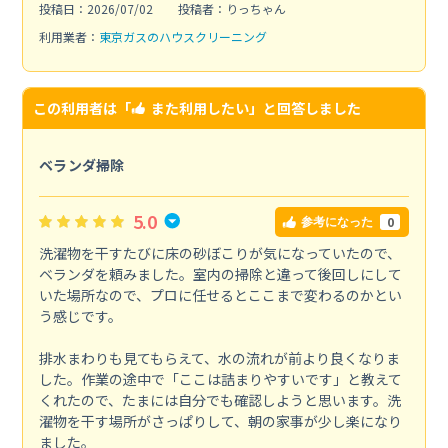
投稿日：2026/07/02
投稿者：りっちゃん
利用業者：
東京ガスのハウスクリーニング
この利用者は「
また利用したい
」と回答しました
ベランダ掃除
5.0
0
参考になった
洗濯物を干すたびに床の砂ぼこりが気になっていたので、
ベランダを頼みました。室内の掃除と違って後回しにして
いた場所なので、プロに任せるとここまで変わるのかとい
う感じです。
排水まわりも見てもらえて、水の流れが前より良くなりま
した。作業の途中で「ここは詰まりやすいです」と教えて
くれたので、たまには自分でも確認しようと思います。洗
濯物を干す場所がさっぱりして、朝の家事が少し楽になり
ました。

####################

WHAT YOU HAVE TO DO | Give back all the records as they stand, but with no pictures in the copy.

OUTPUT |
投稿日：2026/07/02
投稿者：りっちゃん
利用業者：
東京ガスのハウスクリーニング
この利用者は「
また利用したい
」と回答しました
ベランダ掃除
5.0
0
参考になった
洗濯物を干すたびに床の砂ぼこりが気になっていたので、
ベランダを頼みました。室内の掃除と違って後回しにして
いた場所なので、プロに任せるとここまで変わるのかとい
う感じです。
排水まわりも見てもらえて、水の流れが前より良くなりま
した。作業の途中で「ここは詰まりやすいです」と教えて
くれたので、たまには自分でも確認しようと思います。洗
濯物を干す場所がさっぱりして、朝の家事が少し楽になり
ました。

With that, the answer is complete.